:: Exercise prompt ::
Across the records below, report how many lines include the word "dass", stating the number alone.

Stored data entries
━━━━━━

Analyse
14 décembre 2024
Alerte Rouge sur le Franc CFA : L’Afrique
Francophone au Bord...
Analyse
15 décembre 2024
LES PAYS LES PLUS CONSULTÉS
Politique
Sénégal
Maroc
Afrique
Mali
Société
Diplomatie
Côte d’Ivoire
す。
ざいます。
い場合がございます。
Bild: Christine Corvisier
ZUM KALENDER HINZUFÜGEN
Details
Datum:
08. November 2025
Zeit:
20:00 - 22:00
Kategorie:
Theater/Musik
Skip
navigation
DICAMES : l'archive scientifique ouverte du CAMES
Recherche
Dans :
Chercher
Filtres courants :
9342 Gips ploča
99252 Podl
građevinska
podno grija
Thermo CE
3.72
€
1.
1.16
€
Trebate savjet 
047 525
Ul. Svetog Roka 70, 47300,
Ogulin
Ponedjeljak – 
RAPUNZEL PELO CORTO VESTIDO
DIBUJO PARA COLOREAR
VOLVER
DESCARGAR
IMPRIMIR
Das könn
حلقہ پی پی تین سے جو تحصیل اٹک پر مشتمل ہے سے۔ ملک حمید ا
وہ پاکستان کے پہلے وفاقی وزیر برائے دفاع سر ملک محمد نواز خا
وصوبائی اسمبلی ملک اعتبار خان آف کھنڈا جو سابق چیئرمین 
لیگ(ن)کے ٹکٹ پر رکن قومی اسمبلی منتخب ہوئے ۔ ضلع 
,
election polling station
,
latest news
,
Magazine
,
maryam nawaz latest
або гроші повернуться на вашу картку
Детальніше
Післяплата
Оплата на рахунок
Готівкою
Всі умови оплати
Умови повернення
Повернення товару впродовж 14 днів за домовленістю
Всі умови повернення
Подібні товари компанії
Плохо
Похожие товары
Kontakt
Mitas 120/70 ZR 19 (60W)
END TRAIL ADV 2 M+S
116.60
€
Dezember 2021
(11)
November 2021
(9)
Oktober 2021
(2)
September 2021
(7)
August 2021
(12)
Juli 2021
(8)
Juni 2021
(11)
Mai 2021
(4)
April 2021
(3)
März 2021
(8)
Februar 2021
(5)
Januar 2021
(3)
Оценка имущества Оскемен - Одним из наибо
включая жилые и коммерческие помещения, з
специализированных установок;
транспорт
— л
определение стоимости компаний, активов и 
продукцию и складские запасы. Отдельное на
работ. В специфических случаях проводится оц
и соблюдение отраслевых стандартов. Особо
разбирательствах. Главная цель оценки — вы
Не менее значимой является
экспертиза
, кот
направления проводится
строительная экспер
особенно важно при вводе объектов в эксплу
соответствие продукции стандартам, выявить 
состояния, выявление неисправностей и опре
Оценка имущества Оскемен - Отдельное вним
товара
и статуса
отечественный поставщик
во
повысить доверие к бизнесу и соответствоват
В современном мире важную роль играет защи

━━━━━━

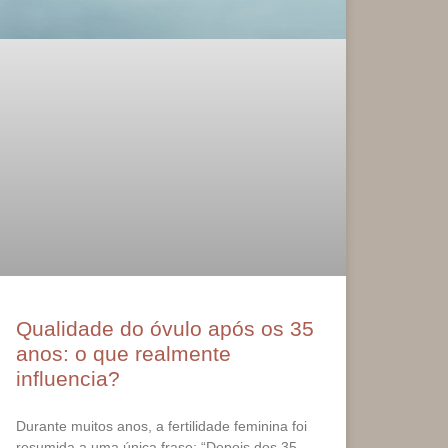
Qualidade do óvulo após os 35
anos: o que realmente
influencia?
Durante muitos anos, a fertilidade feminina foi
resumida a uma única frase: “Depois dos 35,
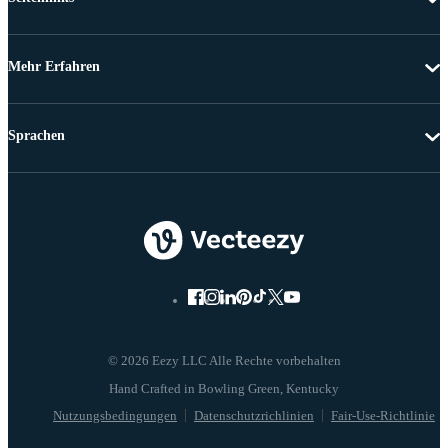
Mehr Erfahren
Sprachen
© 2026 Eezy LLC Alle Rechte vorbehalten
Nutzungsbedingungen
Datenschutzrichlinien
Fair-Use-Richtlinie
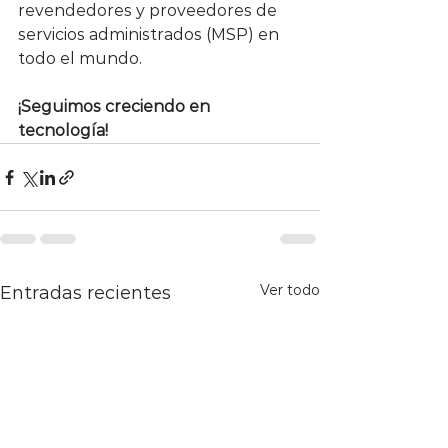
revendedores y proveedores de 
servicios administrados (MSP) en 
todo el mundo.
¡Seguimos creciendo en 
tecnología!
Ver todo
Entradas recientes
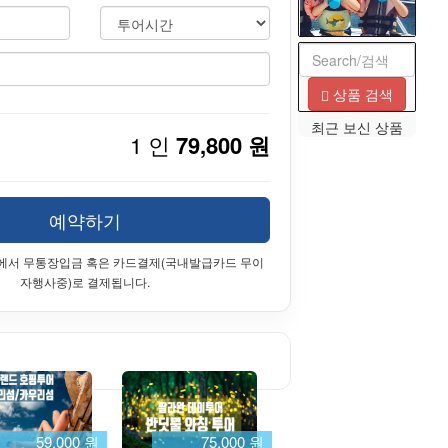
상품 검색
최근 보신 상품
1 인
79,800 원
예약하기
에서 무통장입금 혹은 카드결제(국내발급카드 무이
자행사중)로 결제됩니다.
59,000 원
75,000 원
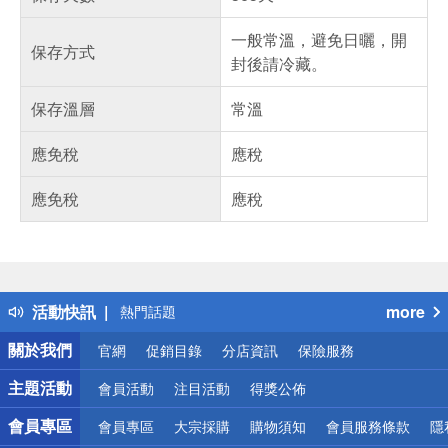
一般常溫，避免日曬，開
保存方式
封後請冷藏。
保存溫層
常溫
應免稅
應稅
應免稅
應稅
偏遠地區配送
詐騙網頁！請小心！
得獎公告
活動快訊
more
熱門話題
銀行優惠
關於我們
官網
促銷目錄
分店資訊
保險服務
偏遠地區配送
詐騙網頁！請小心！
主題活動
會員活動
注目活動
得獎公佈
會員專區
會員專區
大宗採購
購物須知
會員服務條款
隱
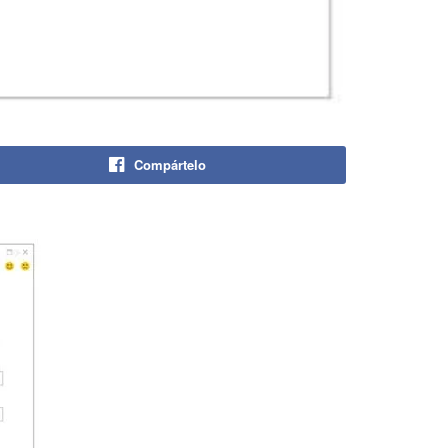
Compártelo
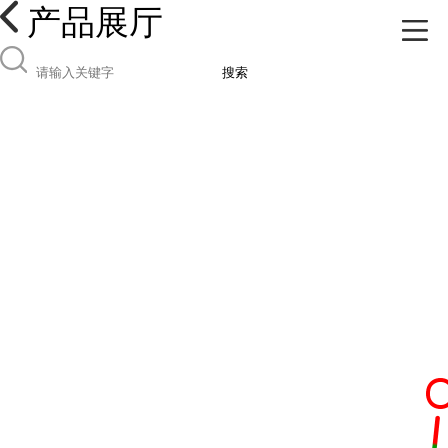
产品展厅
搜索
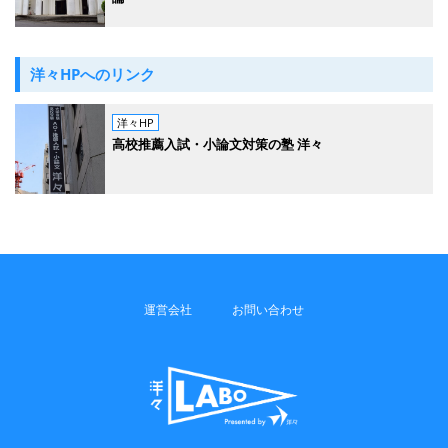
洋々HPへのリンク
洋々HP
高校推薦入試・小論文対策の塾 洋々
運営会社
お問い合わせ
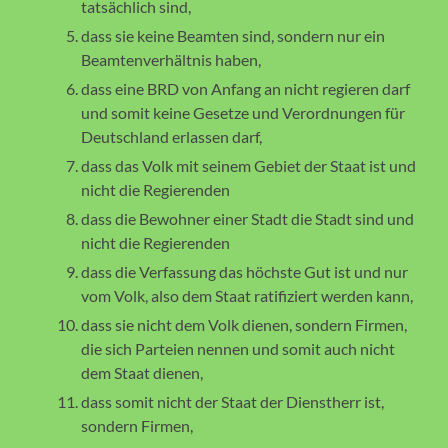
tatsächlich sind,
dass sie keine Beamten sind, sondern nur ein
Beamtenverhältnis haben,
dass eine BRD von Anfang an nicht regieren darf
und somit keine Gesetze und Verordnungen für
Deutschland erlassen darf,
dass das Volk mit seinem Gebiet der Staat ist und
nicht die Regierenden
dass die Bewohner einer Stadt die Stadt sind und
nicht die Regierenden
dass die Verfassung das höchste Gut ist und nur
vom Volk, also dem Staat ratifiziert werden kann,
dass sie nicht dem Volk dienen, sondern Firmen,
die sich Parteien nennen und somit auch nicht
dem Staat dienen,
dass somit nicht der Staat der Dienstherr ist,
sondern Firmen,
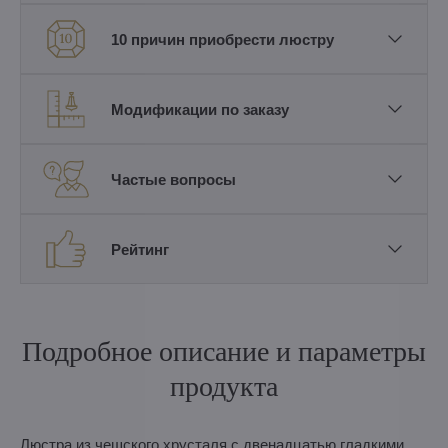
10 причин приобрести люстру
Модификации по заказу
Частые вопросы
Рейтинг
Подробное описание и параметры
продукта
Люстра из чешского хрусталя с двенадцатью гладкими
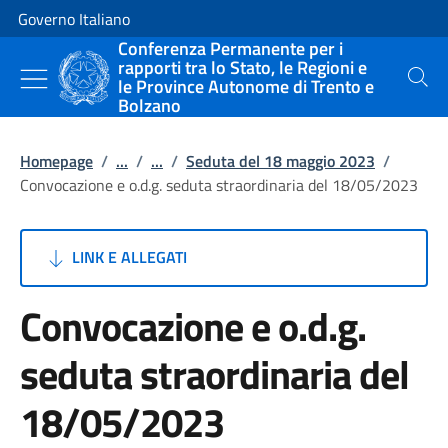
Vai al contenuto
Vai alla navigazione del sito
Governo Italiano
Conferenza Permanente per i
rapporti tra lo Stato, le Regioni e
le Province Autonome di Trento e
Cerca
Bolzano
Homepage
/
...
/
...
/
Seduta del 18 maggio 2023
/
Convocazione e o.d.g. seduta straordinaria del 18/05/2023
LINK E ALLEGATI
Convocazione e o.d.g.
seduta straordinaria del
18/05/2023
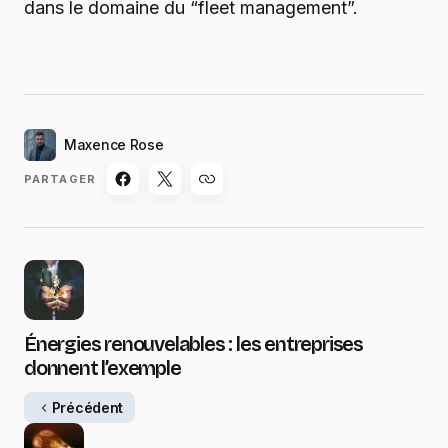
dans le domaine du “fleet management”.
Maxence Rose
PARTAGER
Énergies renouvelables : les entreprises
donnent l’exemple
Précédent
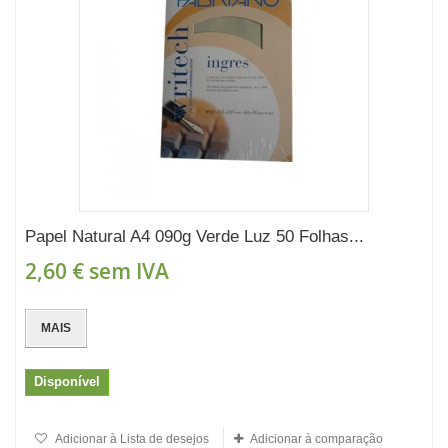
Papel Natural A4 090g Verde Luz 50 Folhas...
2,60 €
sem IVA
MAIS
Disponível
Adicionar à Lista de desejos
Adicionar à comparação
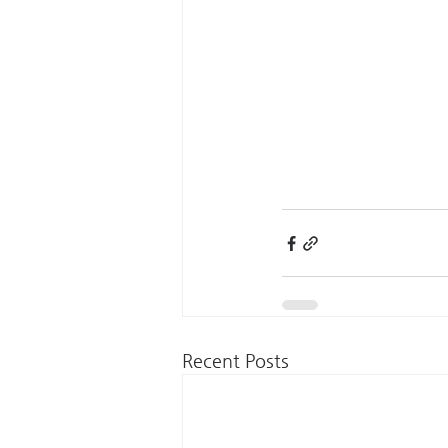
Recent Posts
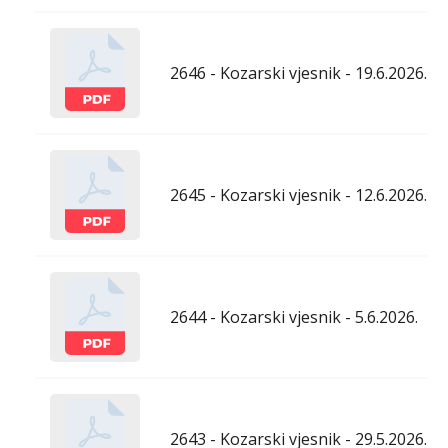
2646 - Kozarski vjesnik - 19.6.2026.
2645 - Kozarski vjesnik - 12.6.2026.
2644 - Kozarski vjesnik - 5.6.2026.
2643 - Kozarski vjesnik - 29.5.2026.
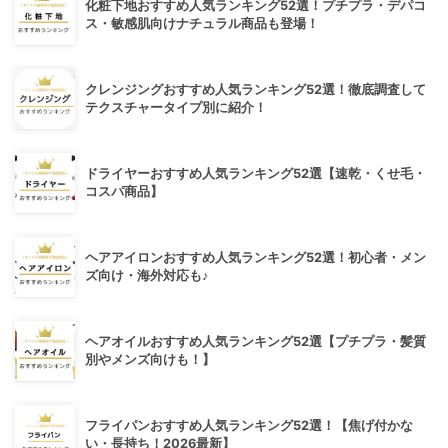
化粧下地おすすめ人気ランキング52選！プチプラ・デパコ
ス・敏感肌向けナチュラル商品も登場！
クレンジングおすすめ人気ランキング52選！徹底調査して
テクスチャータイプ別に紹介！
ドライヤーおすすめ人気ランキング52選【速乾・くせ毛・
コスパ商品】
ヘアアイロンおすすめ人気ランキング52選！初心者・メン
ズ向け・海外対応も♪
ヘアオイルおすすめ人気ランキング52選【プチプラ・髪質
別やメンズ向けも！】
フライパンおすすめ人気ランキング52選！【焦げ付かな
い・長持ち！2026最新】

━━━━━━

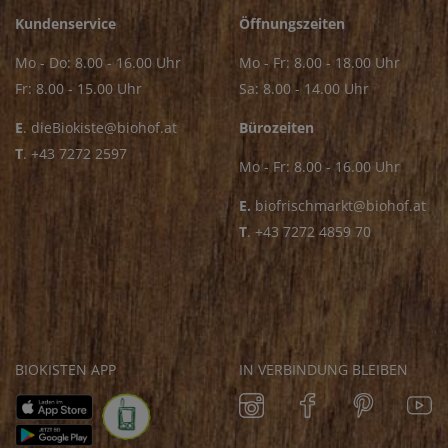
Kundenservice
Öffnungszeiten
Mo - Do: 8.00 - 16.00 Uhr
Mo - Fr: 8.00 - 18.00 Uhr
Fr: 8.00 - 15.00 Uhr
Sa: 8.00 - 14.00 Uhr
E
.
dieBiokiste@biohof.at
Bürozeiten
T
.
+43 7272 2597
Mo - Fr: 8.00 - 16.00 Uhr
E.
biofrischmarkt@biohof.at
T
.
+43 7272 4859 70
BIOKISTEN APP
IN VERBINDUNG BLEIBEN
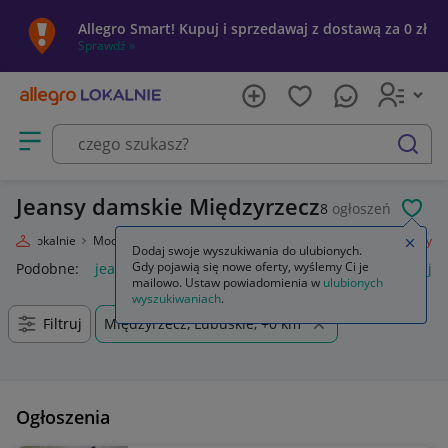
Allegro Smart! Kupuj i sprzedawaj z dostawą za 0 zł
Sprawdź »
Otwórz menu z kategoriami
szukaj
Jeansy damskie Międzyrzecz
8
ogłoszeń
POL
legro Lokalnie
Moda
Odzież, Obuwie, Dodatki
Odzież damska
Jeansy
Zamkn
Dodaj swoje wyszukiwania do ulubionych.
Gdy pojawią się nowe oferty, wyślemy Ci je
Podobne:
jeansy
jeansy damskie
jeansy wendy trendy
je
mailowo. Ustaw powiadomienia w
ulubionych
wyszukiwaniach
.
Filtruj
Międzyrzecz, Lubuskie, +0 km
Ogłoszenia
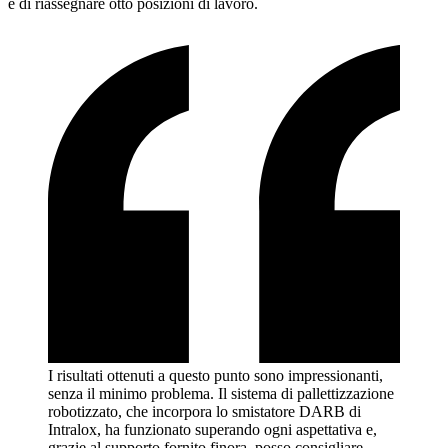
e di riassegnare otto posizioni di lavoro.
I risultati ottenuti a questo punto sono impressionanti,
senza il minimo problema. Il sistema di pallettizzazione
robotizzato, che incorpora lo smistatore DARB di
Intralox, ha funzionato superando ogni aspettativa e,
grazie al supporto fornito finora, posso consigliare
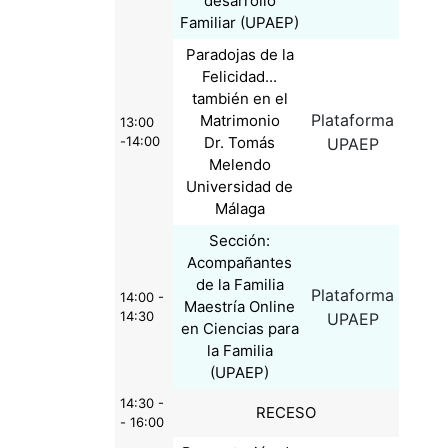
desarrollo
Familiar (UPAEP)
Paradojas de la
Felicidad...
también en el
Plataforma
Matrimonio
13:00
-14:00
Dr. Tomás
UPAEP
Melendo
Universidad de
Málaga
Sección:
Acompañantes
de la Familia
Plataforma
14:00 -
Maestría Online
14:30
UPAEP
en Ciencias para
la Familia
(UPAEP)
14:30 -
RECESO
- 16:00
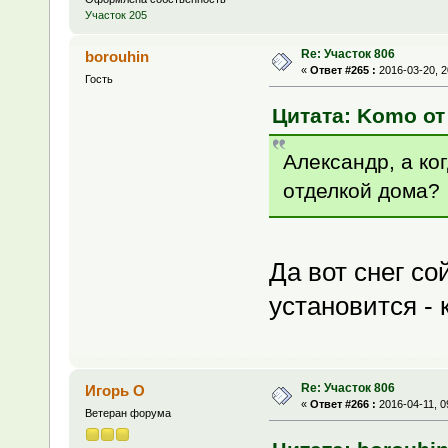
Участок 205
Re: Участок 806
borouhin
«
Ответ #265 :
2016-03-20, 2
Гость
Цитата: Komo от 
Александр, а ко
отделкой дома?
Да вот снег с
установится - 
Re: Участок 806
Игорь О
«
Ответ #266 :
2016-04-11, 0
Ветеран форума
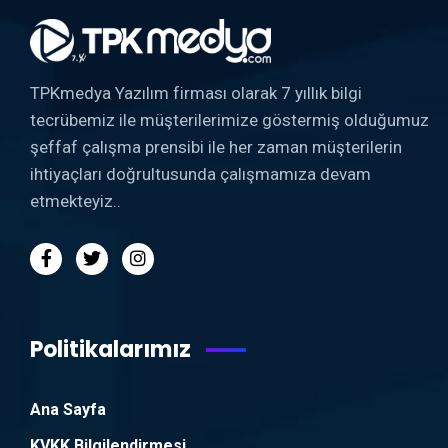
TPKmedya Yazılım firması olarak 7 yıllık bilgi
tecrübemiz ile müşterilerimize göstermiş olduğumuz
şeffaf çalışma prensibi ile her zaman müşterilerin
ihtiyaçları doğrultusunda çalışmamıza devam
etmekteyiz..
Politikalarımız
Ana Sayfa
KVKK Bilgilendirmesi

━━━━━━

:: Exercise response ::
7